Светлый фон

А потом началась сама отсидка.

Я сказал, что я сидел восемьдесят два года, но это условная цифра. Измерить точный срок нельзя – тюремное время нелинейно. Сон, где обычный узник оказывается условно свободным, в моем случае был частью наказания, причем особенно гадкой.

Если дни мои еще походили на тюремный опыт нулевого таера, то ночи были безмерны, бездонны и страшны, и за каждую из них я проживал не то что целую жизнь, а целую национальную историю.

По ночам «Коперник» прокачивал сквозь меня один и тот же кошмар. Менялись только детали.

Начинался сон в старой усадьбе – одном из оазисов утонченности и достатка, где цвела когда-то русская культура. Старый слуга приносил мне в кровать чашку кофе (американцев с детства приучают пить эту отвратительную жидкость для повышения производительности труда, так что послаблением со стороны «Коперника» это не было), помогал мне встать и одеться, и я выходил на прогулку в цветущий вишневый сад.

Там я гулял среди белых соцветий, и в голову мне приходили неожиданные и важные вопросы.

Например, можно ли допустить, что «Вишневый Сад» Чехова был бессознательной референцией к цветению сакуры? Случайно ли Антон Павлович умер в год цусимского афронта? Или, например, когда Достоевский говорил: «Если нет Бога, все можно», имел ли он в виду, что можно передвигаться быстрее света? Или это только про перепихон?

И кстати, Федор Михайлович, не правильнее ли с эмпирической точки зрения так: «Если нет Бога, все нельзя»? Уже какой век наблюдаем-с…

Понятно, что подобные смысловые пробои русской культурной матрицы генерировала сеть, сливая их на мой имплант вместе с информационной подушкой, необходимой для надлежащих ассоциаций. Но в итоге это тюремное издевательство повысило мою культурную прокачку и очень помогло в творчестве.

Во время прогулки в вишневом саду я был счастлив – как биологическое существо и как крохотный осколок русской культуры. Но этот проблеск тюремного солнца служил лишь прелюдией к муке. Для страдания ведь необходим контраст.

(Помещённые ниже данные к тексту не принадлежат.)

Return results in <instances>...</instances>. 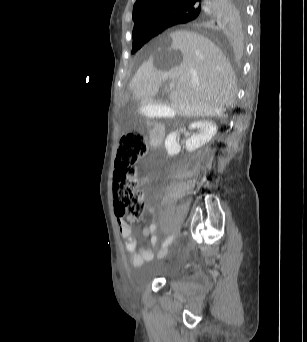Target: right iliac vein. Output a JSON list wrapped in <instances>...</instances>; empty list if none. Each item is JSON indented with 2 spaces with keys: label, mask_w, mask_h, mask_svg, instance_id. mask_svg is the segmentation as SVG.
<instances>
[{
  "label": "right iliac vein",
  "mask_w": 307,
  "mask_h": 342,
  "mask_svg": "<svg viewBox=\"0 0 307 342\" xmlns=\"http://www.w3.org/2000/svg\"><path fill=\"white\" fill-rule=\"evenodd\" d=\"M167 253H168V248L164 247L158 252L157 256L158 258L161 259V258H164L167 255Z\"/></svg>",
  "instance_id": "1"
}]
</instances>
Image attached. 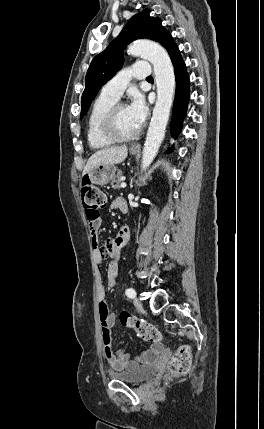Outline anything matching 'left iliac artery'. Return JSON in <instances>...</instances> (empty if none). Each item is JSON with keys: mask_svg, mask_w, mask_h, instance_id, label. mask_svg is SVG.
<instances>
[{"mask_svg": "<svg viewBox=\"0 0 264 429\" xmlns=\"http://www.w3.org/2000/svg\"><path fill=\"white\" fill-rule=\"evenodd\" d=\"M135 290L133 289V288H127L126 289V291H125V293H126V295L129 297V298H132L131 297V294H132V292H134Z\"/></svg>", "mask_w": 264, "mask_h": 429, "instance_id": "obj_1", "label": "left iliac artery"}]
</instances>
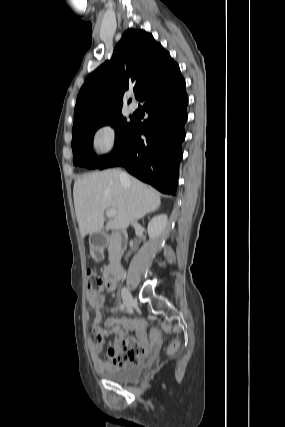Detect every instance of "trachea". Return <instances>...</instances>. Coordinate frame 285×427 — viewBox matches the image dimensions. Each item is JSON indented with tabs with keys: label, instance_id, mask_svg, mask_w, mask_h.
I'll use <instances>...</instances> for the list:
<instances>
[{
	"label": "trachea",
	"instance_id": "obj_1",
	"mask_svg": "<svg viewBox=\"0 0 285 427\" xmlns=\"http://www.w3.org/2000/svg\"><path fill=\"white\" fill-rule=\"evenodd\" d=\"M134 93H135V94L137 93V89H134Z\"/></svg>",
	"mask_w": 285,
	"mask_h": 427
}]
</instances>
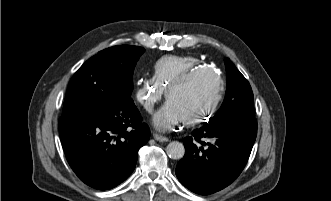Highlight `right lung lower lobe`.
<instances>
[{
  "mask_svg": "<svg viewBox=\"0 0 331 201\" xmlns=\"http://www.w3.org/2000/svg\"><path fill=\"white\" fill-rule=\"evenodd\" d=\"M59 132L72 170L99 190L114 188L131 175L138 150L150 138L131 98L62 116Z\"/></svg>",
  "mask_w": 331,
  "mask_h": 201,
  "instance_id": "right-lung-lower-lobe-1",
  "label": "right lung lower lobe"
}]
</instances>
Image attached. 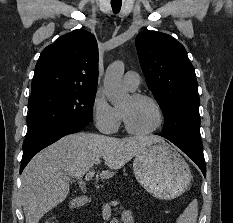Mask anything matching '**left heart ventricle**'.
<instances>
[{"instance_id": "b2bd125f", "label": "left heart ventricle", "mask_w": 233, "mask_h": 223, "mask_svg": "<svg viewBox=\"0 0 233 223\" xmlns=\"http://www.w3.org/2000/svg\"><path fill=\"white\" fill-rule=\"evenodd\" d=\"M129 126L137 132H147L159 123V116L155 106L146 100H134L129 97L120 107Z\"/></svg>"}]
</instances>
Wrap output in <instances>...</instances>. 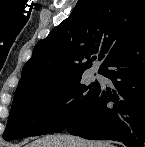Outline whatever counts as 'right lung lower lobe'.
Wrapping results in <instances>:
<instances>
[{
  "mask_svg": "<svg viewBox=\"0 0 145 147\" xmlns=\"http://www.w3.org/2000/svg\"><path fill=\"white\" fill-rule=\"evenodd\" d=\"M113 86H99L85 109L66 127L90 140H115L127 147L145 142V31L127 42L99 72Z\"/></svg>",
  "mask_w": 145,
  "mask_h": 147,
  "instance_id": "1",
  "label": "right lung lower lobe"
}]
</instances>
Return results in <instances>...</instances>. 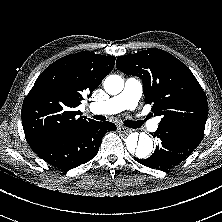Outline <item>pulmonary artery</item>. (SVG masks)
<instances>
[{"instance_id": "1", "label": "pulmonary artery", "mask_w": 222, "mask_h": 222, "mask_svg": "<svg viewBox=\"0 0 222 222\" xmlns=\"http://www.w3.org/2000/svg\"><path fill=\"white\" fill-rule=\"evenodd\" d=\"M142 95V84L136 78H128L121 93L103 102H96L90 105V109L96 114H115L127 109H134ZM138 121L147 125L150 130L155 131L158 126V120L141 116Z\"/></svg>"}]
</instances>
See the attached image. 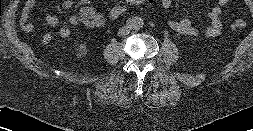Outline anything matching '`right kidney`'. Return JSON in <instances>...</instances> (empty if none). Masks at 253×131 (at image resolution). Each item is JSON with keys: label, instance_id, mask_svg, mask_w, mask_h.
Masks as SVG:
<instances>
[{"label": "right kidney", "instance_id": "ca27d5eb", "mask_svg": "<svg viewBox=\"0 0 253 131\" xmlns=\"http://www.w3.org/2000/svg\"><path fill=\"white\" fill-rule=\"evenodd\" d=\"M86 49V46L83 44V45H80V48H79V50L80 51H83V50H85Z\"/></svg>", "mask_w": 253, "mask_h": 131}]
</instances>
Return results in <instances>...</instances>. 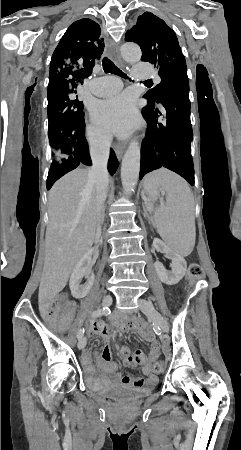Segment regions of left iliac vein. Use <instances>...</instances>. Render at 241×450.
<instances>
[{"instance_id":"left-iliac-vein-1","label":"left iliac vein","mask_w":241,"mask_h":450,"mask_svg":"<svg viewBox=\"0 0 241 450\" xmlns=\"http://www.w3.org/2000/svg\"><path fill=\"white\" fill-rule=\"evenodd\" d=\"M141 311L148 316L149 320L156 324L165 333L164 339L166 340L169 332V325L167 321L158 313L153 304L146 299H139Z\"/></svg>"}]
</instances>
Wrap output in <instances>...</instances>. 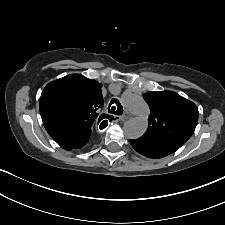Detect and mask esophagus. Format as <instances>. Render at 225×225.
<instances>
[{
    "instance_id": "obj_1",
    "label": "esophagus",
    "mask_w": 225,
    "mask_h": 225,
    "mask_svg": "<svg viewBox=\"0 0 225 225\" xmlns=\"http://www.w3.org/2000/svg\"><path fill=\"white\" fill-rule=\"evenodd\" d=\"M126 119H128V116H126V115L121 116V117H117V116L114 117V121H119V120L124 121Z\"/></svg>"
}]
</instances>
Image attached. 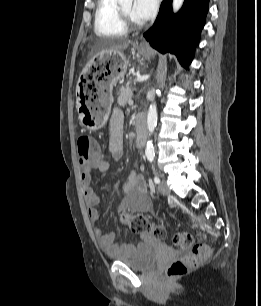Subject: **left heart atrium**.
Listing matches in <instances>:
<instances>
[{
    "instance_id": "39dd6f15",
    "label": "left heart atrium",
    "mask_w": 261,
    "mask_h": 306,
    "mask_svg": "<svg viewBox=\"0 0 261 306\" xmlns=\"http://www.w3.org/2000/svg\"><path fill=\"white\" fill-rule=\"evenodd\" d=\"M159 0H134L133 13L141 22L153 17L158 8Z\"/></svg>"
}]
</instances>
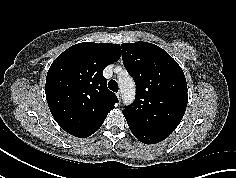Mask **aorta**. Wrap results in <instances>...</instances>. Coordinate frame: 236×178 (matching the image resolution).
Returning <instances> with one entry per match:
<instances>
[{"label": "aorta", "instance_id": "aorta-1", "mask_svg": "<svg viewBox=\"0 0 236 178\" xmlns=\"http://www.w3.org/2000/svg\"><path fill=\"white\" fill-rule=\"evenodd\" d=\"M119 87L122 92V100L124 104L129 105L135 99V83L132 77L125 75L119 79Z\"/></svg>", "mask_w": 236, "mask_h": 178}]
</instances>
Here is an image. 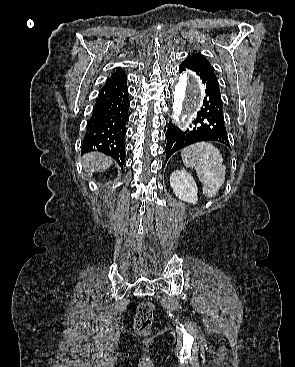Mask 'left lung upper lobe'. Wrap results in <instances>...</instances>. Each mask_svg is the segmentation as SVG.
<instances>
[{
  "instance_id": "obj_1",
  "label": "left lung upper lobe",
  "mask_w": 295,
  "mask_h": 367,
  "mask_svg": "<svg viewBox=\"0 0 295 367\" xmlns=\"http://www.w3.org/2000/svg\"><path fill=\"white\" fill-rule=\"evenodd\" d=\"M187 58H191L200 64H204L208 67H211V64L209 63V61L200 53H191V55H189Z\"/></svg>"
}]
</instances>
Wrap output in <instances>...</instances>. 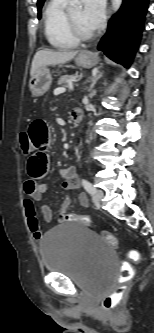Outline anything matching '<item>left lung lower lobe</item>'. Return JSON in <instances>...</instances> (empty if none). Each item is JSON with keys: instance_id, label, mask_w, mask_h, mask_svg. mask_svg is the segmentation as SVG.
<instances>
[{"instance_id": "obj_1", "label": "left lung lower lobe", "mask_w": 154, "mask_h": 333, "mask_svg": "<svg viewBox=\"0 0 154 333\" xmlns=\"http://www.w3.org/2000/svg\"><path fill=\"white\" fill-rule=\"evenodd\" d=\"M148 0H124L112 17L98 50L112 60L129 67L138 48Z\"/></svg>"}]
</instances>
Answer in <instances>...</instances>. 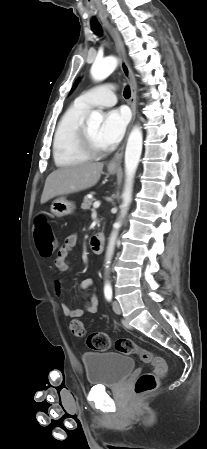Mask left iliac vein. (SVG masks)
<instances>
[{"mask_svg":"<svg viewBox=\"0 0 207 449\" xmlns=\"http://www.w3.org/2000/svg\"><path fill=\"white\" fill-rule=\"evenodd\" d=\"M112 307H113V311L116 314H121V307H120V304H119L118 301H114L113 304H112Z\"/></svg>","mask_w":207,"mask_h":449,"instance_id":"4c4485c4","label":"left iliac vein"}]
</instances>
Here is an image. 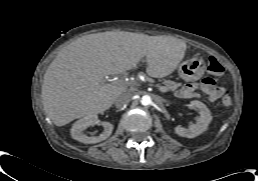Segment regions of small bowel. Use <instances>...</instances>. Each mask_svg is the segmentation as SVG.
Wrapping results in <instances>:
<instances>
[{
  "instance_id": "c3829d8e",
  "label": "small bowel",
  "mask_w": 258,
  "mask_h": 181,
  "mask_svg": "<svg viewBox=\"0 0 258 181\" xmlns=\"http://www.w3.org/2000/svg\"><path fill=\"white\" fill-rule=\"evenodd\" d=\"M197 90H201L203 93L208 95V99L211 103L217 101L224 92V88L217 86L214 79L205 78L199 85L188 84L177 91L176 95L179 98L189 99L198 97Z\"/></svg>"
}]
</instances>
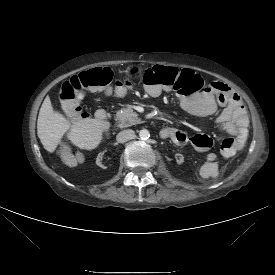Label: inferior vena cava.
<instances>
[{
  "mask_svg": "<svg viewBox=\"0 0 275 275\" xmlns=\"http://www.w3.org/2000/svg\"><path fill=\"white\" fill-rule=\"evenodd\" d=\"M135 137V132L131 129L123 130L119 132L116 136V140L119 143L127 142Z\"/></svg>",
  "mask_w": 275,
  "mask_h": 275,
  "instance_id": "inferior-vena-cava-1",
  "label": "inferior vena cava"
}]
</instances>
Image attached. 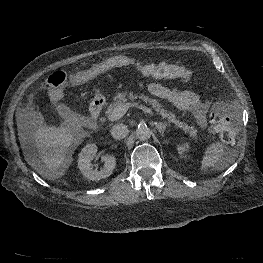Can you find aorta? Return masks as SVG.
<instances>
[{
	"label": "aorta",
	"mask_w": 263,
	"mask_h": 263,
	"mask_svg": "<svg viewBox=\"0 0 263 263\" xmlns=\"http://www.w3.org/2000/svg\"><path fill=\"white\" fill-rule=\"evenodd\" d=\"M151 130L145 125H139L136 129V137L140 141H146L151 137Z\"/></svg>",
	"instance_id": "762f6f07"
}]
</instances>
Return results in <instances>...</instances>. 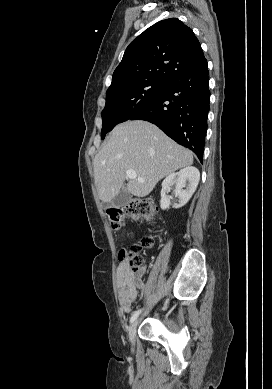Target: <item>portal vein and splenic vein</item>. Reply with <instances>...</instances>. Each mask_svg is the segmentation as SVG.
Instances as JSON below:
<instances>
[{
    "label": "portal vein and splenic vein",
    "instance_id": "portal-vein-and-splenic-vein-1",
    "mask_svg": "<svg viewBox=\"0 0 272 389\" xmlns=\"http://www.w3.org/2000/svg\"><path fill=\"white\" fill-rule=\"evenodd\" d=\"M125 173L129 179H136L137 178V174L134 170H126ZM137 180L139 182H144V179H142V178H138Z\"/></svg>",
    "mask_w": 272,
    "mask_h": 389
}]
</instances>
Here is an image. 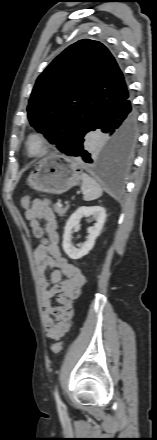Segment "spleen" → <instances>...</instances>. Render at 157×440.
I'll list each match as a JSON object with an SVG mask.
<instances>
[{"mask_svg": "<svg viewBox=\"0 0 157 440\" xmlns=\"http://www.w3.org/2000/svg\"><path fill=\"white\" fill-rule=\"evenodd\" d=\"M81 191L83 192V200L92 201L102 196L100 185L86 173L81 174Z\"/></svg>", "mask_w": 157, "mask_h": 440, "instance_id": "obj_1", "label": "spleen"}]
</instances>
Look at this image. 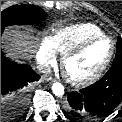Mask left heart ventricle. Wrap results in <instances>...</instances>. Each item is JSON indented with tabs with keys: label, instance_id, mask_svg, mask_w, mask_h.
Segmentation results:
<instances>
[{
	"label": "left heart ventricle",
	"instance_id": "b2bd125f",
	"mask_svg": "<svg viewBox=\"0 0 122 122\" xmlns=\"http://www.w3.org/2000/svg\"><path fill=\"white\" fill-rule=\"evenodd\" d=\"M111 51L108 40L96 42L81 54L71 58L66 65V72L75 79H83L96 72L106 61Z\"/></svg>",
	"mask_w": 122,
	"mask_h": 122
}]
</instances>
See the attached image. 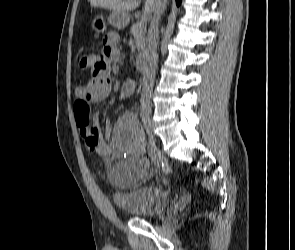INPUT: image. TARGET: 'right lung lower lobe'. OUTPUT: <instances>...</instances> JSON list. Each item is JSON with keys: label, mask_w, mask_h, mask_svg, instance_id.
<instances>
[{"label": "right lung lower lobe", "mask_w": 295, "mask_h": 250, "mask_svg": "<svg viewBox=\"0 0 295 250\" xmlns=\"http://www.w3.org/2000/svg\"><path fill=\"white\" fill-rule=\"evenodd\" d=\"M181 2V0H176L177 5H179Z\"/></svg>", "instance_id": "1"}]
</instances>
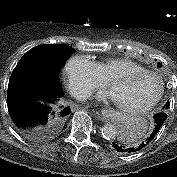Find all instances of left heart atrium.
Instances as JSON below:
<instances>
[{
    "mask_svg": "<svg viewBox=\"0 0 177 177\" xmlns=\"http://www.w3.org/2000/svg\"><path fill=\"white\" fill-rule=\"evenodd\" d=\"M101 97L114 99L111 92H107L105 94H102Z\"/></svg>",
    "mask_w": 177,
    "mask_h": 177,
    "instance_id": "1",
    "label": "left heart atrium"
}]
</instances>
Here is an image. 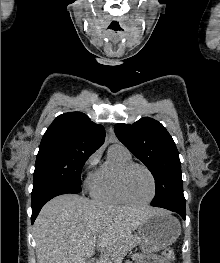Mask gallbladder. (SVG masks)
Instances as JSON below:
<instances>
[{"instance_id":"1","label":"gallbladder","mask_w":220,"mask_h":263,"mask_svg":"<svg viewBox=\"0 0 220 263\" xmlns=\"http://www.w3.org/2000/svg\"><path fill=\"white\" fill-rule=\"evenodd\" d=\"M85 263H90V261L89 260H86V262Z\"/></svg>"}]
</instances>
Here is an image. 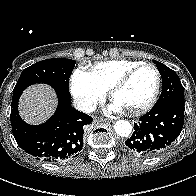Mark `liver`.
<instances>
[{
    "label": "liver",
    "instance_id": "6515ba94",
    "mask_svg": "<svg viewBox=\"0 0 196 196\" xmlns=\"http://www.w3.org/2000/svg\"><path fill=\"white\" fill-rule=\"evenodd\" d=\"M57 104L54 90L47 85L38 84L24 91L19 111L21 117L30 124H40L47 120Z\"/></svg>",
    "mask_w": 196,
    "mask_h": 196
}]
</instances>
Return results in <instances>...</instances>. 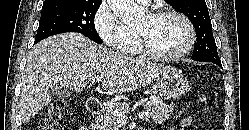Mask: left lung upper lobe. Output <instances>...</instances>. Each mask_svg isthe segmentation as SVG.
I'll return each instance as SVG.
<instances>
[{"label":"left lung upper lobe","instance_id":"1","mask_svg":"<svg viewBox=\"0 0 249 130\" xmlns=\"http://www.w3.org/2000/svg\"><path fill=\"white\" fill-rule=\"evenodd\" d=\"M166 2L176 11L185 14L195 28L197 43L192 59L205 62L220 61L205 0H166Z\"/></svg>","mask_w":249,"mask_h":130}]
</instances>
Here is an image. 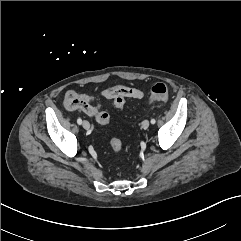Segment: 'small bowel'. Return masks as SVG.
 Segmentation results:
<instances>
[{"instance_id":"c3829d8e","label":"small bowel","mask_w":241,"mask_h":241,"mask_svg":"<svg viewBox=\"0 0 241 241\" xmlns=\"http://www.w3.org/2000/svg\"><path fill=\"white\" fill-rule=\"evenodd\" d=\"M118 87L125 89L126 98L142 99L144 96L142 90L122 85L106 88L101 92V95L106 99H113L114 96L111 92ZM64 106L69 111H82L86 115L95 117L96 119L98 114L101 112V104L94 97L80 94L74 90L66 92L64 97Z\"/></svg>"}]
</instances>
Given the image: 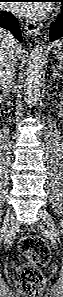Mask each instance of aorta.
Listing matches in <instances>:
<instances>
[{
    "label": "aorta",
    "mask_w": 63,
    "mask_h": 297,
    "mask_svg": "<svg viewBox=\"0 0 63 297\" xmlns=\"http://www.w3.org/2000/svg\"><path fill=\"white\" fill-rule=\"evenodd\" d=\"M43 42L37 41L31 50L25 70L24 97L29 105H34L40 96L41 79L44 67Z\"/></svg>",
    "instance_id": "obj_1"
}]
</instances>
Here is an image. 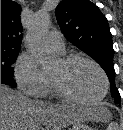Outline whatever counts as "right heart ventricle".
Here are the masks:
<instances>
[{
  "instance_id": "obj_1",
  "label": "right heart ventricle",
  "mask_w": 123,
  "mask_h": 130,
  "mask_svg": "<svg viewBox=\"0 0 123 130\" xmlns=\"http://www.w3.org/2000/svg\"><path fill=\"white\" fill-rule=\"evenodd\" d=\"M47 75H48V91H47V93L50 92L54 96H58L57 93H56V91H55V89H54V87H53L50 75L49 74H47Z\"/></svg>"
}]
</instances>
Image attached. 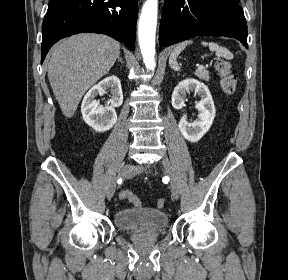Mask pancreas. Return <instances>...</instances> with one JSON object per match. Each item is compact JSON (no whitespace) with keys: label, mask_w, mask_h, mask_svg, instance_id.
<instances>
[{"label":"pancreas","mask_w":288,"mask_h":280,"mask_svg":"<svg viewBox=\"0 0 288 280\" xmlns=\"http://www.w3.org/2000/svg\"><path fill=\"white\" fill-rule=\"evenodd\" d=\"M195 75L199 78L202 79L204 81H209V72L206 69H198L195 72Z\"/></svg>","instance_id":"1"}]
</instances>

Мое тонкое вишневое счастье вскоре обрывалось. Происходило какое-нибудь триггерное событие: за забором раздавался собачий лай, мимо пробегала женщина в траурной вуали, тяжкая туча закрывала небо… И темное предчувствие сковывало мою душу.

Я все еще бродил по вишневым аллеям, пытаясь найти вокруг проблески русского смысла, дарившего мне счастье несколько мгновений назад, но их уже не было нигде. На душе становилось все тревожнее. Небо над головой набухало мраком. Потом доносилась стрельба, крики боли и ужаса, и в саду появлялись солдаты, которых вел за собой чернокожаный комиссар.